When I run it I get multiple warnings on every batch of fit/lr_find run:

[...]python3.6/site-packages/torch/nn/functional.py:1189: UserWarning: Using a target size (torch.Size([512])) that is different to the input size (torch.Size([512, 1])) is deprecated. Please ensure they have the same size.
  "Please ensure they have the same size.".format(target.size(), input.size()))

PranY · August 2, 2018, 5:54am

You can get rid off those warnings by y = y.reshape(len(y),1) before passing it to the learner, that should work nicely. I haven’t tried it yet but thats what the error clearly points to.

Fuhgidabowit · August 3, 2018, 12:43pm

Not sure if I’m up to date but I found several modifcation of fast.ai structured learner for binary response in this topic. Which of them is now definetely working ?

Thanks,

KS

stas · August 3, 2018, 9:21pm

See @dtylor’s notebook Structured Learner For Kaggle Titanic - you don’t need to change anything in the structured learner classes in the current code base.
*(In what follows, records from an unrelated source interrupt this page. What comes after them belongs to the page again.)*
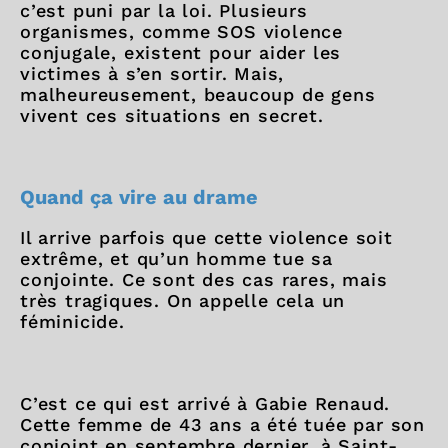
c’est puni par la loi. Plusieurs
organismes, comme SOS violence
conjugale, existent pour aider les
victimes à s’en sortir. Mais,
malheureusement, beaucoup de gens
vivent ces situations en secret.
Quand ça vire au drame
Il arrive parfois que cette violence soit
extrême, et qu’un homme tue sa
conjointe. Ce sont des cas rares, mais
très tragiques. On appelle cela un
féminicide.
C’est ce qui est arrivé à Gabie Renaud.
Cette femme de 43 ans a été tuée par son
conjoint en septembre dernier, à Saint-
stas · August 3, 2018, 10:08pm

Yes, your breakdown is great, @PranY. We need to ask someone experienced to see whether that is_multi method binary classification-like method is a good one. Meanwhile I will try it with a real dataset - it’s harder to compare performance with random numbers

In your notebook, you write:

I’m still not sure how to use the accuracy_multi if I don’t set the default threshold in the function definition,
I also can’t pass just threshold during fit as it would require preds and targs

This is how you do it:

def accuracy_multi_thresh(thresh): 
    return lambda preds,targs: accuracy_multi(preds, targs, thresh)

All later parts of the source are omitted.